Ideas for sanity recovery


#1

Hey people, I’m running the deluxe Doomvault map in my (just updated!) Exiles campaign finale over the next few weeks, and since this is going to be the LONGEST dungeon they are facing, i’m including some Darkest Dungeon sanity mechanics I created on my own.

Because the place is so large, they may begin feeling it affect them. The base number of sanity points, 20, adding wisdom and intelligence bonus, then subtracting a d6 if somewhat crazy already (that’s for our ranger who is currently best friends with a skull and nobody else) - half this total is the breaking point, causes them to gain a quirk. Sanity works like a mental health pool, so there also needs to be some way of regaining sanity (which is the reason for my thread). Quirks would remain, but at least you won’t go insane at 0.


(you’ll see what parasite points are about in the finale, don’t worry about that now)

Sanity rolls: you are looking to roll under your current sanity. If rolling above, you go catatonic for a round.

So, any ideas aside from resting that could give them some mental health back?


#2

I currently run a stress system in my game.

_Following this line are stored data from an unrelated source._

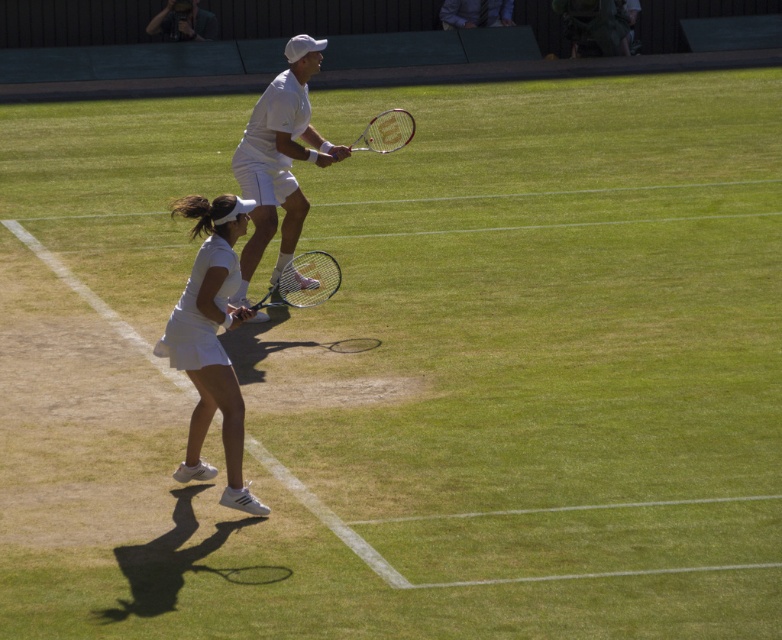 Who is shorter, white matte tennis skirt at lower left or blue metallic tennis racket at center?

blue metallic tennis racket at center is shorter.

Which is below, white matte tennis skirt at lower left or blue metallic tennis racket at center?

white matte tennis skirt at lower left is below.

Identify the location of white matte tennis skirt at lower left. (210, 342).

Who is more distant from viewer, (192, 460) or (231, 296)?

Point (231, 296)

This screenshot has width=782, height=640. Describe the element at coordinates (210, 342) in the screenshot. I see `white matte tennis skirt at lower left` at that location.

Is point (185, 481) behind point (339, 148)?

No, (185, 481) is in front of (339, 148).

Find the location of `white matte tennis skirt at lower left`. white matte tennis skirt at lower left is located at coordinates (210, 342).

Consider the image. Who is more forward, (257, 198) or (253, 305)?

Positioned in front is point (257, 198).

Is white matte tennis racket at center taller than blue metallic tennis racket at center?

Correct, white matte tennis racket at center is much taller as blue metallic tennis racket at center.

You are a GUI agent. You are given a task and a screenshot of the screen. Output one action in this format:
    pyautogui.click(x=<x>, y=<y>)
    Task: Click on the white matte tennis racket at center
    
    Given the screenshot: What is the action you would take?
    pyautogui.click(x=278, y=157)

Locate an element on the screen. This screenshot has width=782, height=640. white matte tennis racket at center is located at coordinates (278, 157). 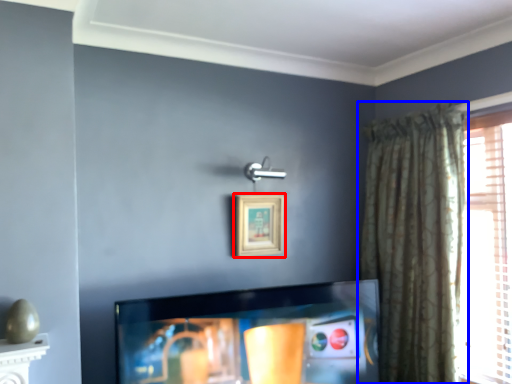 Question: Among these objects, which one is nearest to the camera, picture frame (highlighted by a red box) or curtain (highlighted by a blue box)?

Choices:
 (A) picture frame
 (B) curtain

Answer: (B) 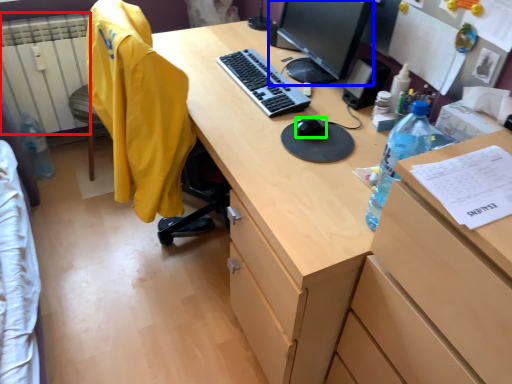 Question: Which object is the closest to the radiator (highlighted by a red box)? Choose among these: television (highlighted by a blue box) or mouse (highlighted by a green box).

Choices:
 (A) television
 (B) mouse

Answer: (A) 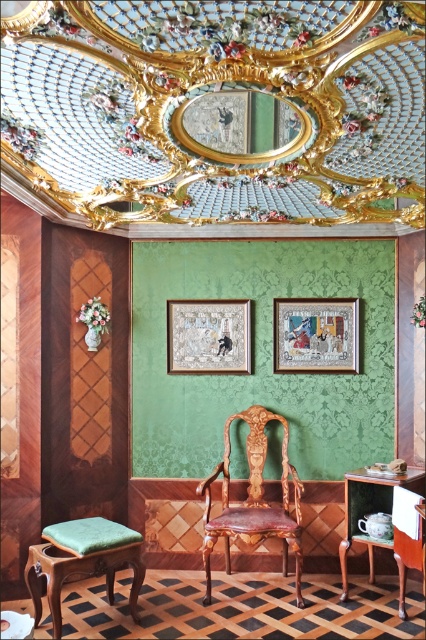 You are standing in the room and want to move from the green velvet stool at lower left to the polished wood armchair at center. Which direction should you move to get closer to the armchair?

You should move forward towards the polished wood armchair at center because it is closer to you than the green velvet stool at lower left.

You are an interior designer assessing the placement of items in this ornate room. The wooden framed picture at center and the porcelain teacup at lower right are both in view. Which object has a greater height?

The porcelain teacup at lower right is taller than the wooden framed picture at center, so the porcelain teacup at lower right has a greater height. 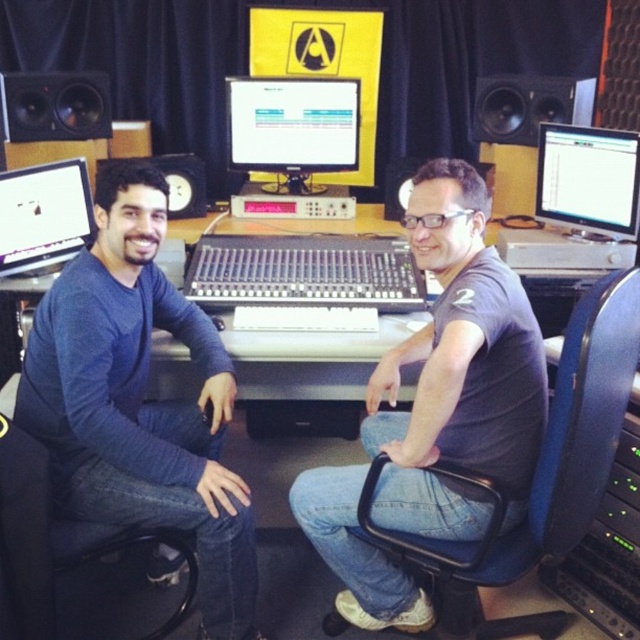 You are setting up a new sound system in the studio and need to place the matte black monitor at left and the black matte speaker at upper right. Given their sizes, which object should you allocate more space for?

The black matte speaker at upper right requires more space because it occupies more space than the matte black monitor at left. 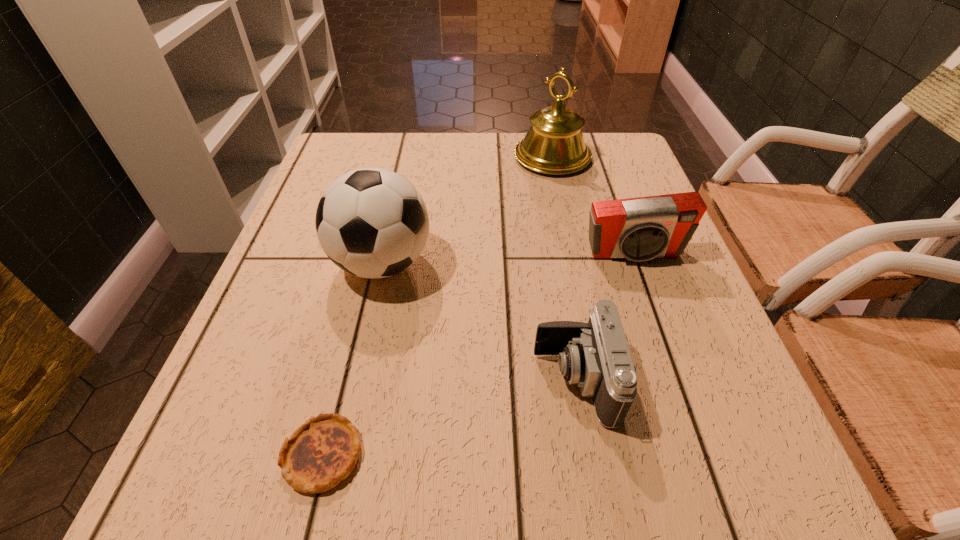 Locate an element on the screen. The height and width of the screenshot is (540, 960). object that is at the near left corner is located at coordinates (323, 451).

Identify the location of object present at the far right corner. (554, 144).

Find the location of a particular element. The width and height of the screenshot is (960, 540). blank space at the far edge of the desktop is located at coordinates (498, 181).

This screenshot has height=540, width=960. In the image, there is a desktop. Identify the location of vacant space at the near edge. (464, 475).

Find the location of `vacant area at the left edge of the desktop`. vacant area at the left edge of the desktop is located at coordinates (300, 320).

Locate an element on the screen. The height and width of the screenshot is (540, 960). free space at the right edge of the desktop is located at coordinates (635, 325).

Image resolution: width=960 pixels, height=540 pixels. Identify the location of vacant space at the far left corner of the desktop. (354, 159).

In the image, there is a desktop. Where is `vacant area at the near right corner`? This screenshot has width=960, height=540. vacant area at the near right corner is located at coordinates pos(714,479).

Where is `empty location between the shorter camera and the bell`? The width and height of the screenshot is (960, 540). empty location between the shorter camera and the bell is located at coordinates (564, 268).

Locate an element on the screen. This screenshot has width=960, height=540. free spot between the soccer ball and the shortest object is located at coordinates (352, 359).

When all enemies in a room a defeated everyone heals stress by 1d8 each

If the cause of individuals stress is defeated like say an orb of madness, then heal stress by 1d8

Doing an action where the Player specifically wants to heal stress by, praying, looking at a memento from a loved one, Rallying speech, anything that could give them or others courage they roll CHR (which is the vanilla resist fear stat) and on success they heal stress.

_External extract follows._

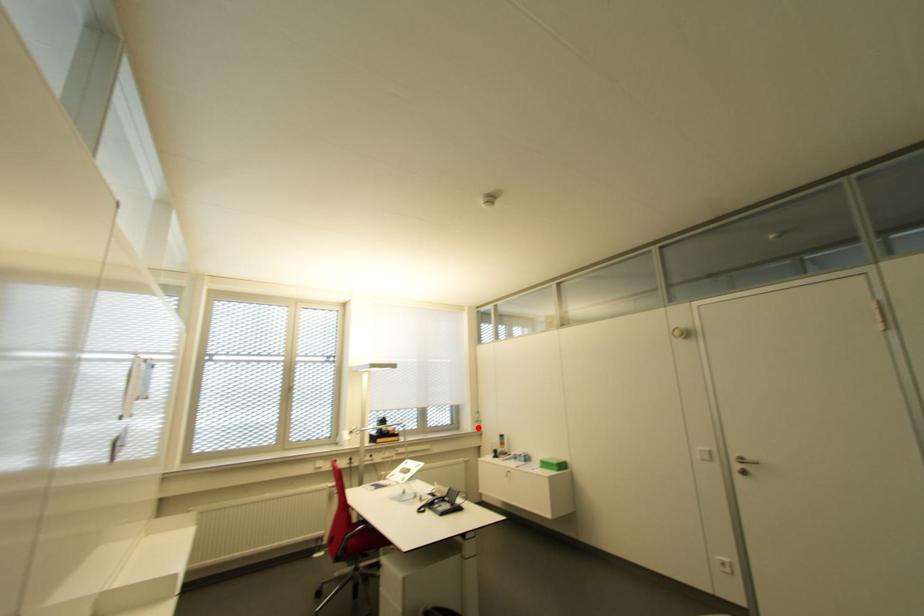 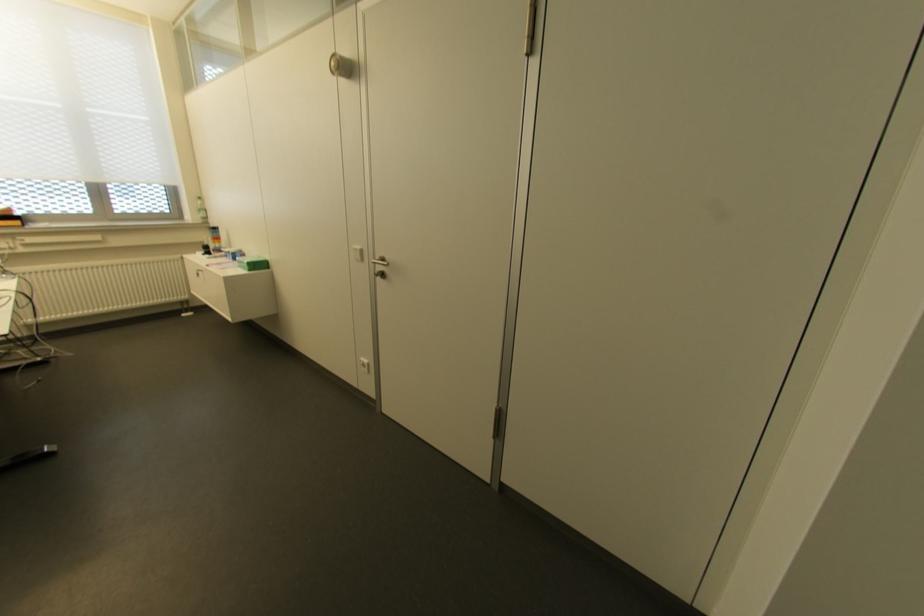 Question: I am providing you with two images of the same scene from different viewpoints. Image1 has a red point marked. In image2, the corresponding 3D location appears at what relative position? Reply with the corresponding letter.

Choices:
 (A) Closer
 (B) Farther

Answer: (A)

The biggest problem I’ve encountered with trying to make stress matter, is that horror is when the characters are victims and heroes charge after danger not run away from it.

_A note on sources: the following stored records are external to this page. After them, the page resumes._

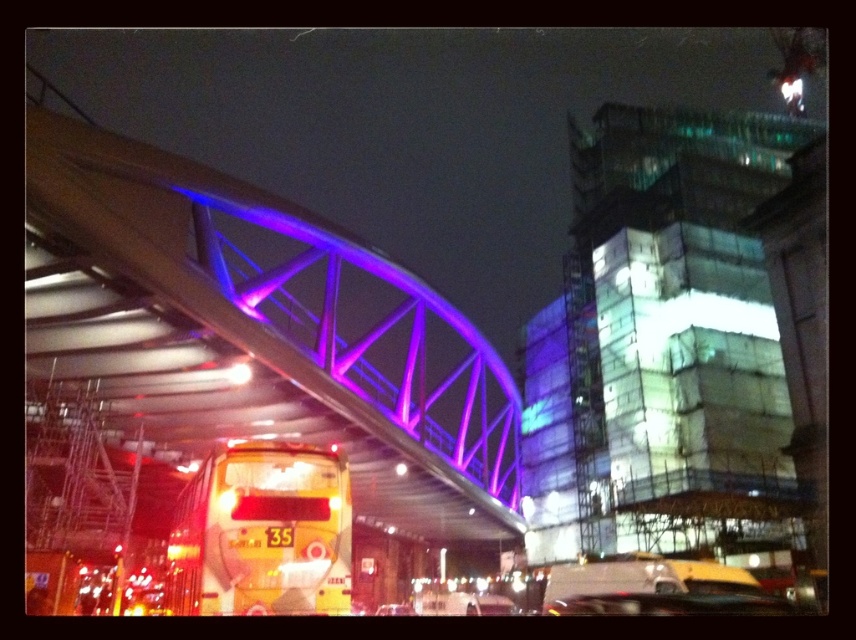 Question: Does metallic purple bridge at upper center appear over yellow matte/decorative bus at lower left?

Choices:
 (A) yes
 (B) no

Answer: (A)

Question: Among these points, which one is nearest to the camera?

I personally will not be doing this stress system in future campaigns because of that reasoning myself. But I’m glad I tried it and I hope it works out for you and your players.


#3

Yeah, I thought about introducing it earlier in the campaign but abandoned that idea because I knew it would be too much for new players to keep track of. That said, now that they’re ten sessions in and I’ve really put them through their paces I’m taking off the training wheels and making things more interesting, so I think they can handle it.